L’Agenzia delle Entrate ha ricordato che il regime speciale per i lavoratori “impatriati” è stato introdotto dal Decreto Legislativo n. 147 del 14 settembre 2015 per incentivare il trasferimento in Italia di lavoratori con alte qualificazioni e specializzazioni. Qualora siano rispettati i requisiti previsti dalla normativa, i redditi di lavoro dipendente e di lavoro autonomo prodotti in Italia concorrono alla formazione del reddito complessivo nella misura del 50 %. L’agevolazione è applicabile dal periodo d’imposta nel quale il lavoratore trasferisce la residenza fiscale in Italia e per i quattro periodi di imposta successivi.

In particolare, il secondo comma dell’articolo 16 del Decreto Legislativo n. 147 del 2015 prevede che possono beneficiare dell’agevolazione fiscale in questione i cittadini dell’Unione Europea o di uno Stato extraeuropeo con il quale sia in vigore una convenzione contro le doppie imposizioni o un accordo sullo scambio di informazioni in materia fiscale. Tali soggetti devono essere in possesso di un titolo di laurea e devono aver svolto continuativamente un’attività di lavoro dipendente, di lavoro autonomo o di impresa fuori dall’Italia negli ultimi 24 mesi o più oppure devono aver svolto continuativamente un’attività di studio fuori dall’Italia negli ultimi 24 mesi o più, conseguendo un titolo di studio o una specializzazione successiva alla laurea.

Per i due periodi d’imposta precedenti a quello nel quale è applicabile l’agevolazione fiscale, il soggetto beneficiario non deve essere stato iscritto nelle liste anagrafiche della popolazione residente e non deve aver avuto in Italia il centro principale dei propri affari ed interessi, né la dimora abituale.

Nulla viene detto espressamente dalla normativa in materia riguardo alla posizione dei soggetti distaccati all’estero che rientrano in Italia.
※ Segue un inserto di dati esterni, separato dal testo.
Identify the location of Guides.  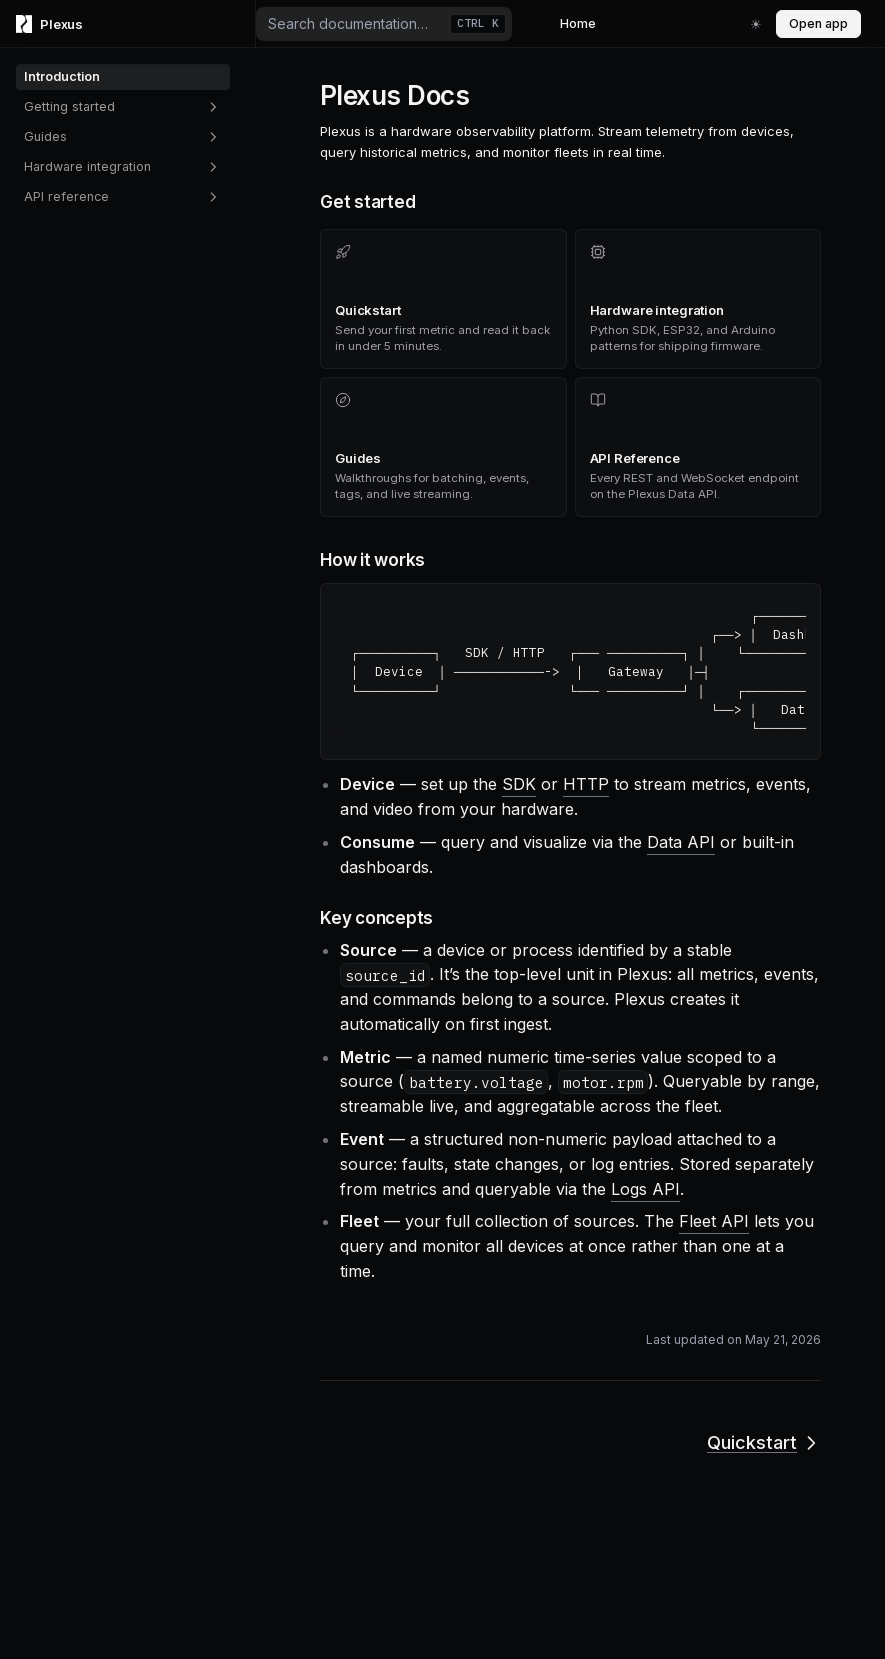
(123, 137).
Nella Circolare n. 17 del 2017, però, l’Agenzia delle Entrate ha precisato che i soggetti che rientrano in Italia dopo essere stati distaccati all’estero non possono beneficiare dell’agevolazione in considerazione della situazione di continuità con la precedente posizione lavorativa occupata in Italia. Questo non toglie che possono essere valutate delle specifiche ipotesi nelle quali il rientro in Italia non è la conseguenza della scadenza naturale del distacco. Ciò avviene, ad esempio, qualora il distacco viene prorogato più volte e si determina un affievolimento dei legami con l’Italia ed un radicamento del lavoratore all’estero o, ancora, quando il rientro in Italia non si pone in continuità con la precedente posizione lavorativa rivestita in Italia, in quanto il lavoratore assume, a seguito del rientro, un ruolo aziendale differente rispetto a quello originario grazie alle maggiori competenze ed esperienze professionali maturate all’estero.
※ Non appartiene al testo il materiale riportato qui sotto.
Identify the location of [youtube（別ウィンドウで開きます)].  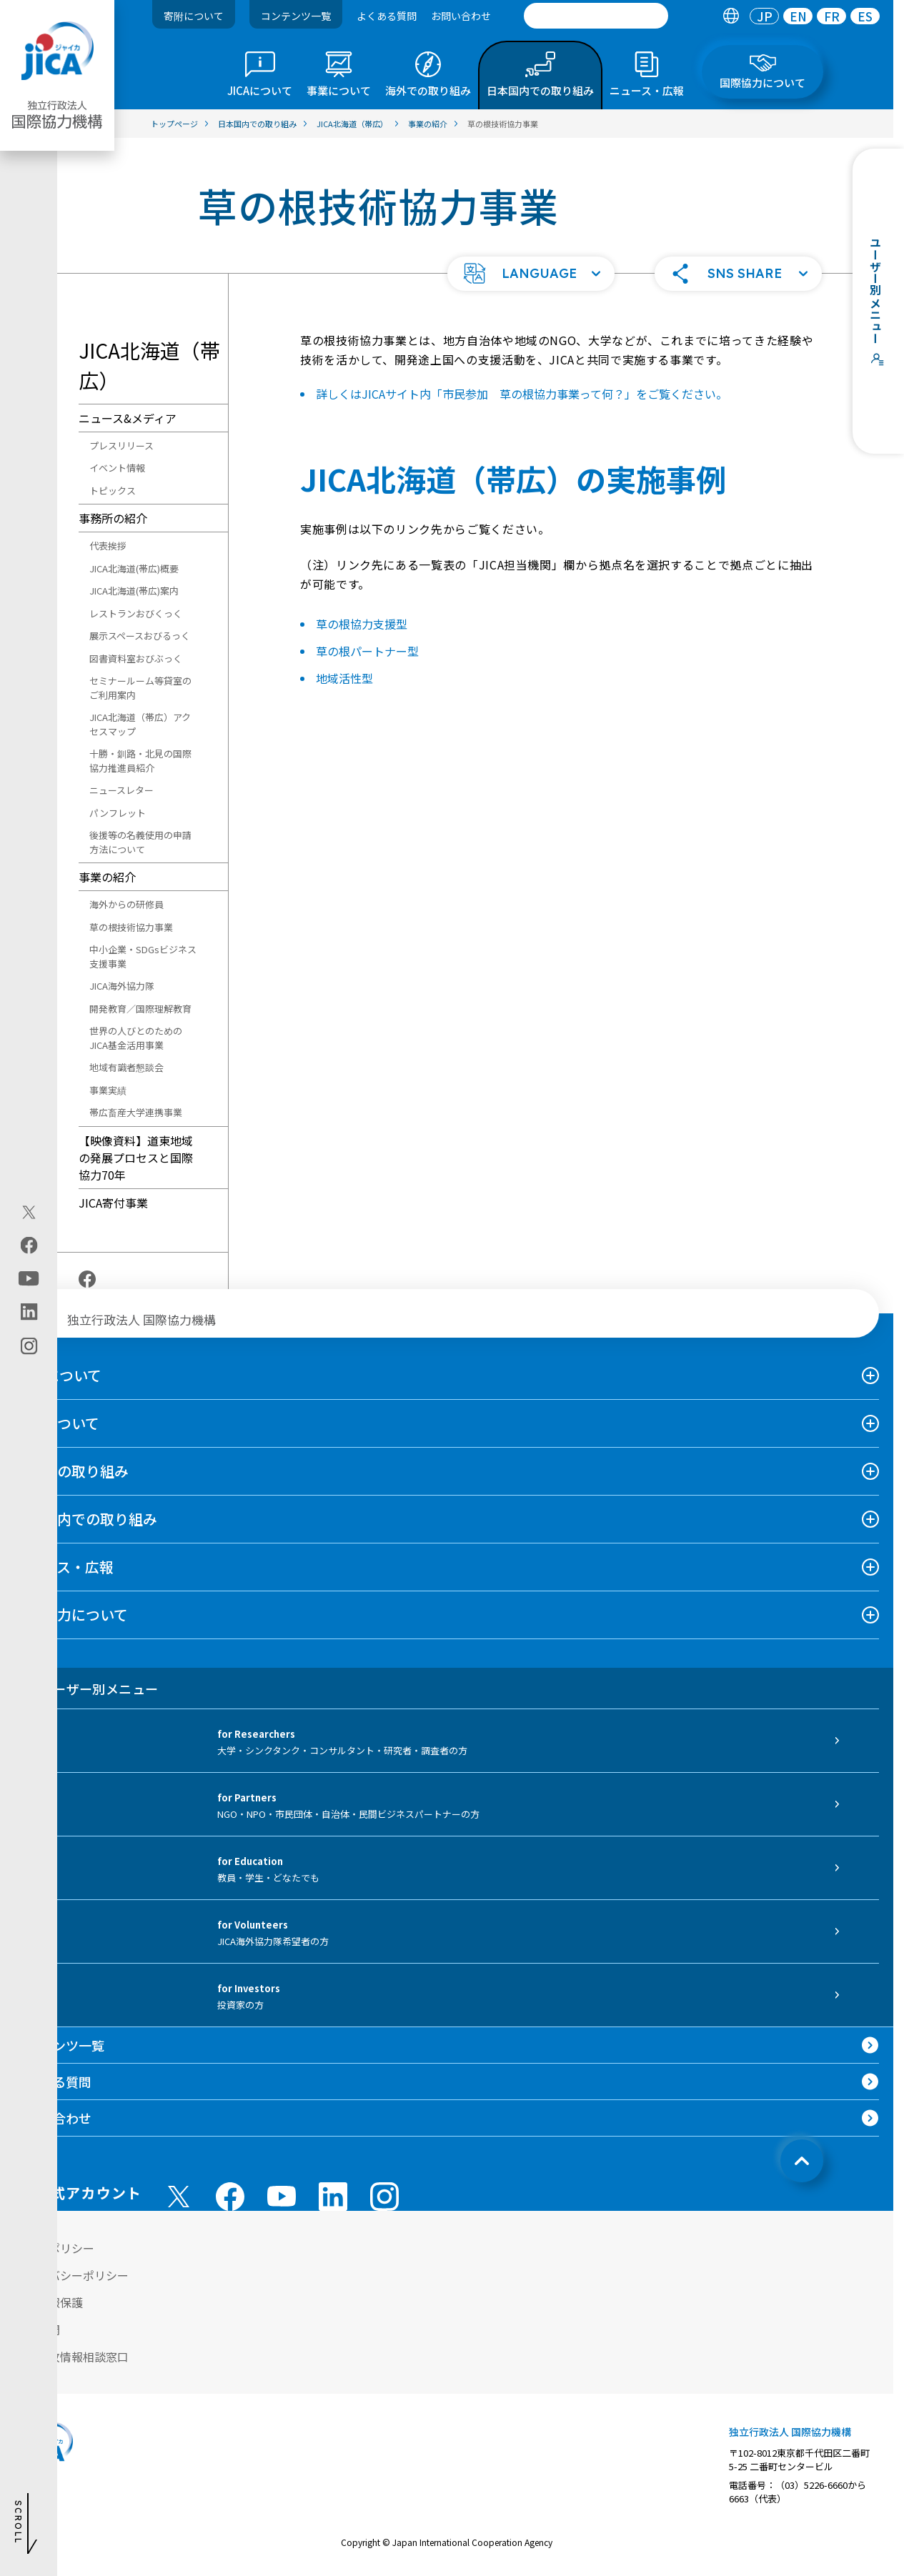
(29, 1277).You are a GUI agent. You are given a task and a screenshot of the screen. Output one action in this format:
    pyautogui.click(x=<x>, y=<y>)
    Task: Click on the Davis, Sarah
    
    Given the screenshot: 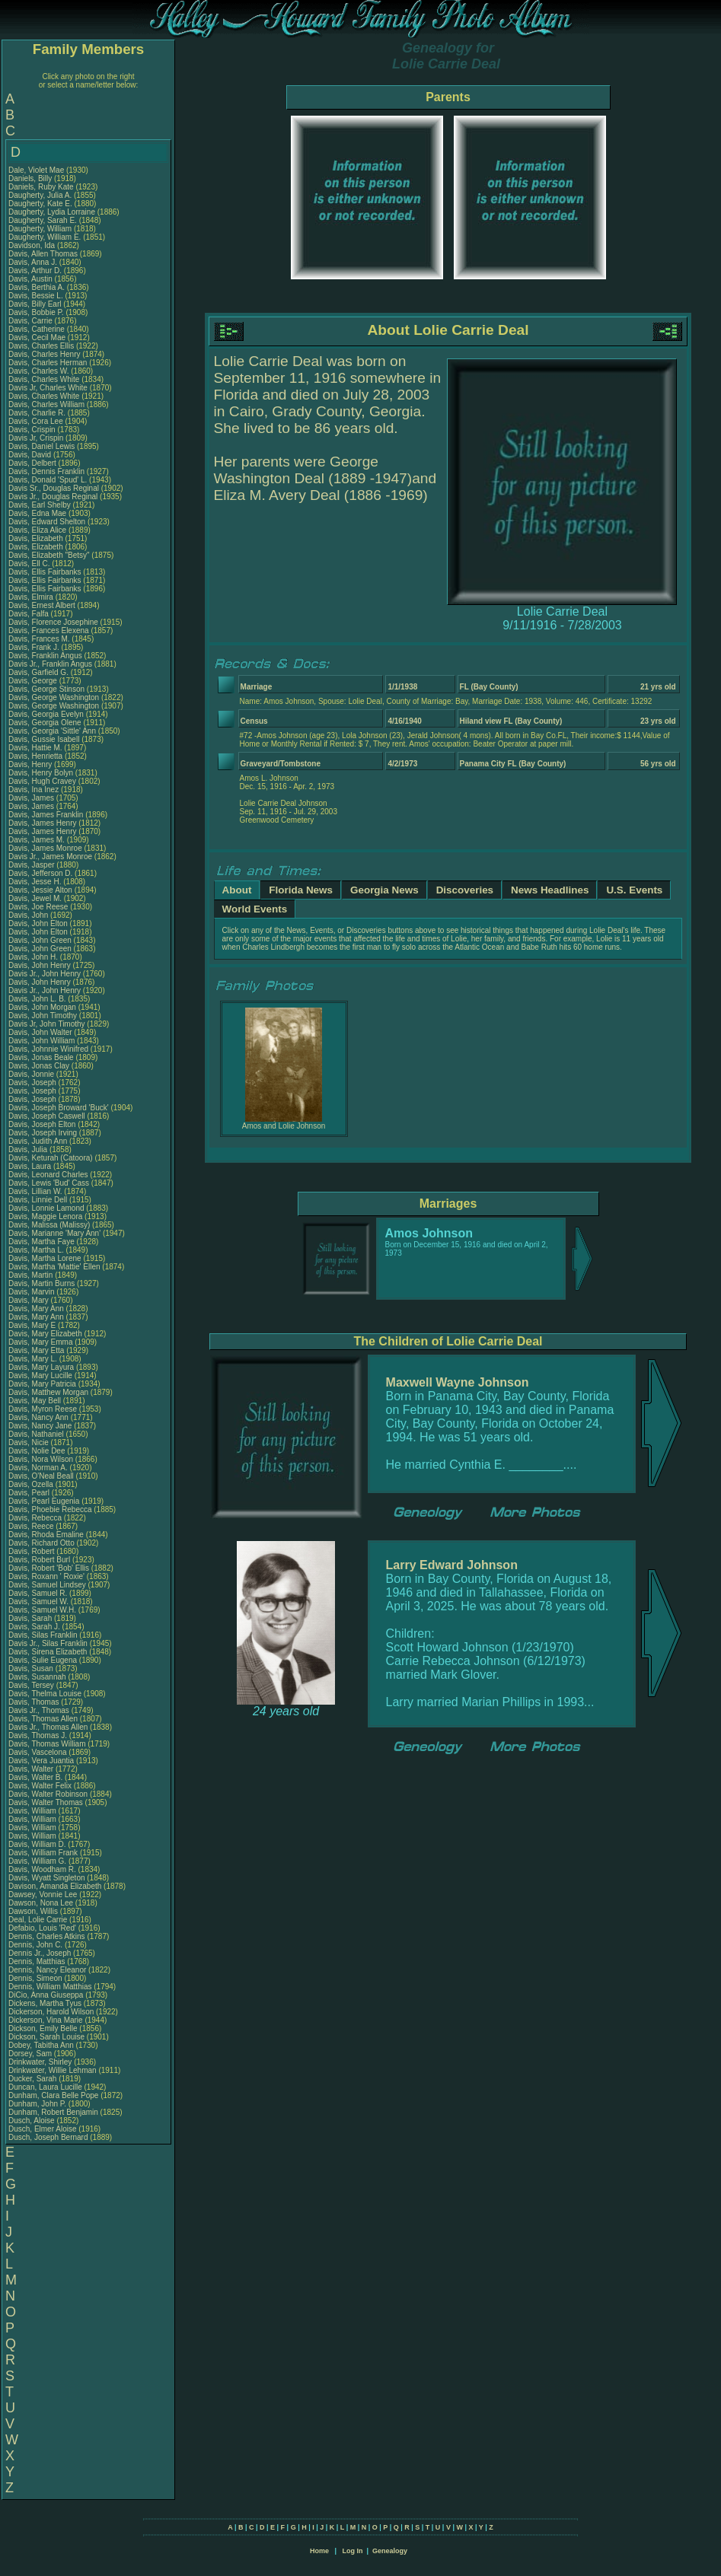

In queste ipotesi, le particolari condizioni di rientro in Italia dei lavoratori in posizione di distacco non impediscono loro l’accesso al regime fiscale agevolato.
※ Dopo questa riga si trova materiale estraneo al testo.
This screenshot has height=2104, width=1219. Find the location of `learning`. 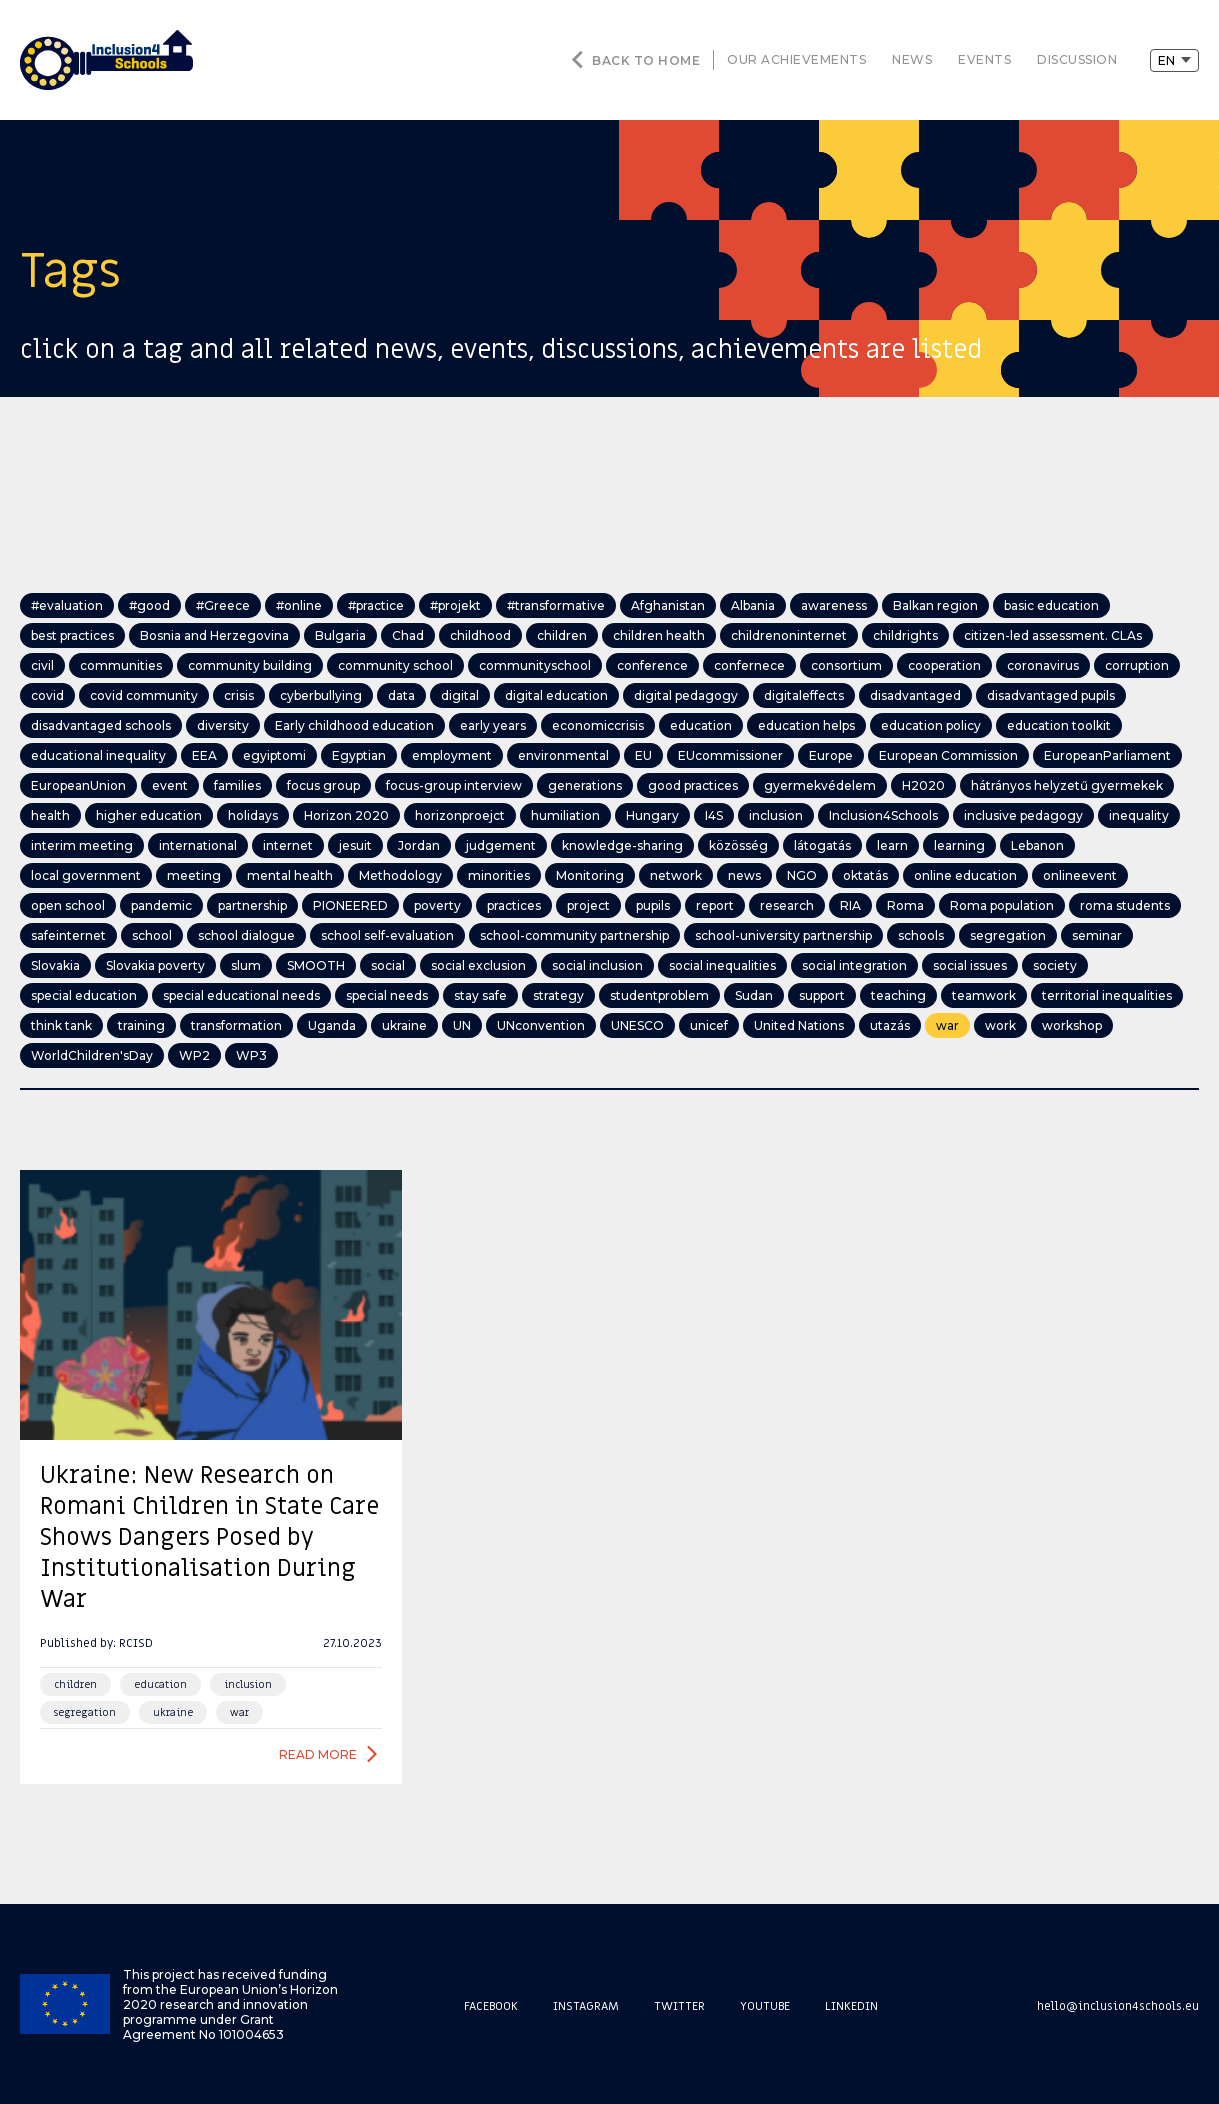

learning is located at coordinates (959, 845).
La conclusione espressa dall’Agenzia delle Entrate è che, nel caso specifico, dal momento che il lavoratore dipendente dell’istante è un cittadino italiano in possesso del titolo di laurea, trasferitosi fin dal 2004 all’estero per distacco e rientrato in Italia nel 2015 con l’attribuzione di un ruolo nuovo, può applicarsi il regime fiscale agevolato previsto per i lavoratori “impatriati” dal 2016, ossia dall’anno di acquisizione della residenza fiscale in Italia.